Chapter 2 Data sources
The primary focus of our project is to analyze the sentiment of the US Stock Market. This sentiment largely drives the prices of the stocks we will be analyzing throughout the project. The main sources of our data are Yahoo Finance and Bloomberg Finance. We have used this data in different forms throughout the project. At some places, we have downloaded the processed comma separated files provided by Yahoo Finance for historical data, while at times we have used R packages to directly scrap data from these web pages. The github repository page for this chapter contains the code used.
Primary Data Sources:
The CSV files we are using across this analysis are stored in the data folder of our repository.
2.1 R Packages for Scraping Finance Data
2.1.1 The getSymbols() Function
getSymbols() is a CRAN package function available in Quantmod and is a wrapper to load data from various sources, local or remote. Current src methods available for the getSymbols function are: yahoo, google, MySQL, FRED, csv, RData, oanda, and av. In the example below we would show an example with Yahoo to capture data for Appleās stock prices.
Below is a sample of the data we get directly using the getSymbols() function for Apple.

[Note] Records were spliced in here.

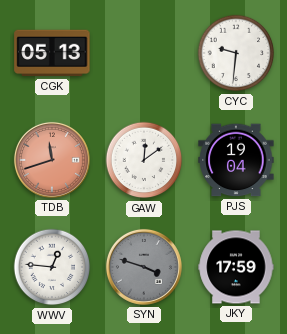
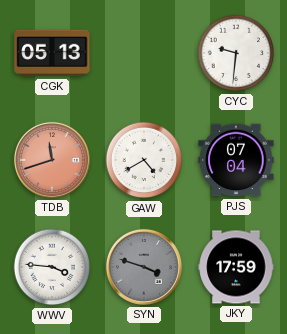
GAW: 12:09 -> 4:40
PJS: 19:04 -> 07:04
WWV: 12:46 -> 3:46
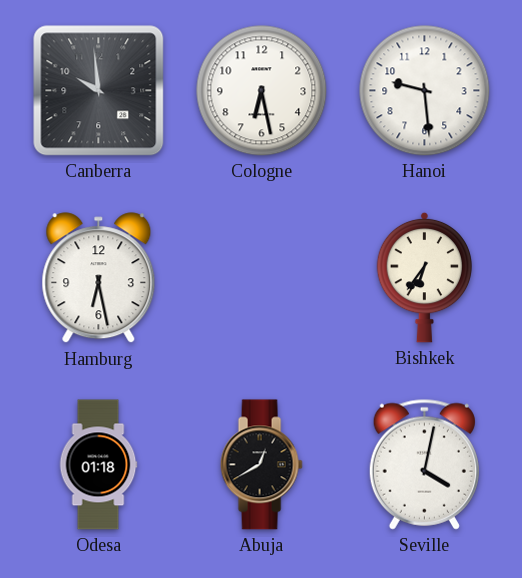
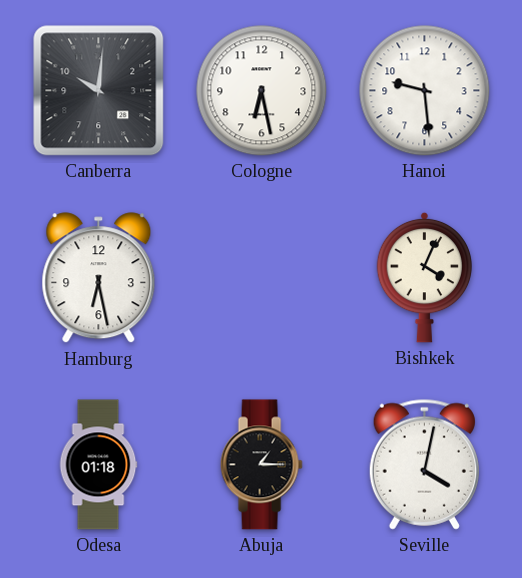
Canberra: 9:59 -> 10:01
Bishkek: 6:36 -> 4:04
Abuja: 12:40 -> 1:15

date | AAPL.Open | AAPL.High | AAPL.Low | AAPL.Close | AAPL.Volume | AAPL.Adjusted |
---|---|---|---|---|---|---|
2021-03-01 | 123.75 | 127.93 | 122.79 | 127.79 | 116307900 | 127.1968 |
2021-03-02 | 128.41 | 128.72 | 125.01 | 125.12 | 102260900 | 124.5392 |
2021-03-03 | 124.81 | 125.71 | 121.84 | 122.06 | 112966300 | 121.4934 |
2021-03-04 | 121.75 | 123.60 | 118.62 | 120.13 | 178155000 | 119.5724 |
2021-03-05 | 120.98 | 121.94 | 117.57 | 121.42 | 153766600 | 120.8564 |
2021-03-08 | 120.93 | 121.00 | 116.21 | 116.36 | 154376600 | 115.8199 |
2.1.2 BatchGetSymbols() Function
Another interesting methodology of capturing data for multiple stocks at once in the BatchGetSymbols() package, made available within the same CRAN package (BatchGetSymbols). It locally stores a downloaded cache of the ticker symbols we call the function with. This data can then be used for analysis locally in the same session. Once the session is reset, we would need to run the code again to rebuild the cache.

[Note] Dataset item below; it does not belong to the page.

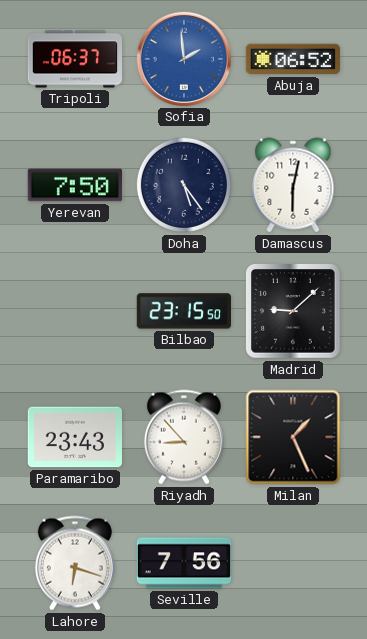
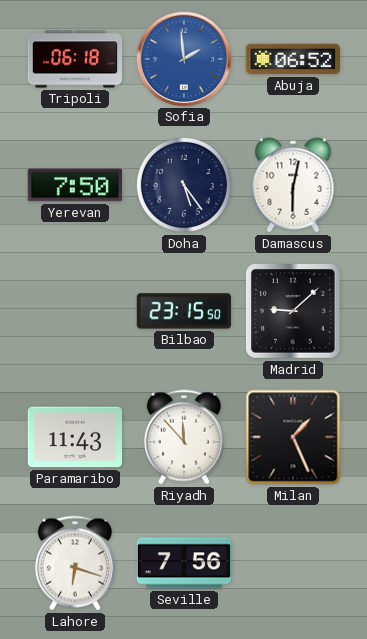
Tripoli: 06:37 -> 06:18
Paramaribo: 23:43 -> 11:43
Riyadh: 8:53 -> 11:53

After downloading the data, we can check the success of the process for each ticker. Notice that the last ticker does not exist in yahoo finance and therefore results in an error. All information regarding the download process is provided in the dataframe df.control:
ticker | src | download.status | total.obs | perc.benchmark.dates | threshold.decision |
---|---|---|---|---|---|
FB | yahoo | OK | 41 | 1.0000000 | KEEP |
MMM | yahoo | OK | 41 | 1.0000000 | KEEP |
PETR4.SA | yahoo | OK | 40 | 0.9512195 | KEEP |
Moreover, this data can now easily be plotted and used for manipulation as well.
Although this is a neat method to capture data for more then one ticker in the same function the cache functionality makes it difficult to use through multiple sessions. For this reason, we would not be using this method too often. But it is still handy, when one-time stock comparisons are needed (as shown above)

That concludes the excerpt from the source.